Records provided:

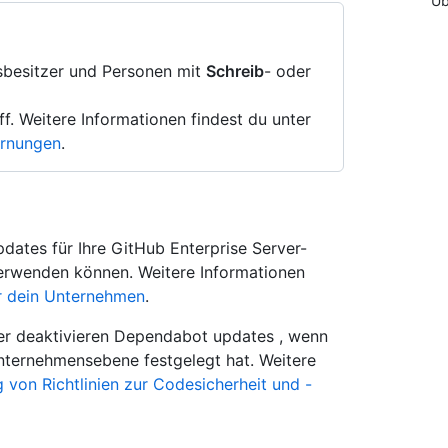
Üb
sbesitzer und Personen mit
Schreib
- oder
f. Weitere Informationen findest du unter
arnungen
.
ates für Ihre GitHub Enterprise Server-
 verwenden können. Weitere Informationen
r dein Unternehmen
.
der deaktivieren Dependabot updates , wenn
Unternehmensebene festgelegt hat. Weitere
 von Richtlinien zur Codesicherheit und -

Problem description:
The required result is the entries above, printed exactly from the first line through the line with "der deaktivieren Dependabot updates , wenn", pictures excluded.

Output of the exercise:
Üb
sbesitzer und Personen mit
Schreib
- oder
f. Weitere Informationen findest du unter
arnungen
.
ates für Ihre GitHub Enterprise Server-
 verwenden können. Weitere Informationen
r dein Unternehmen
.
der deaktivieren Dependabot updates , wenn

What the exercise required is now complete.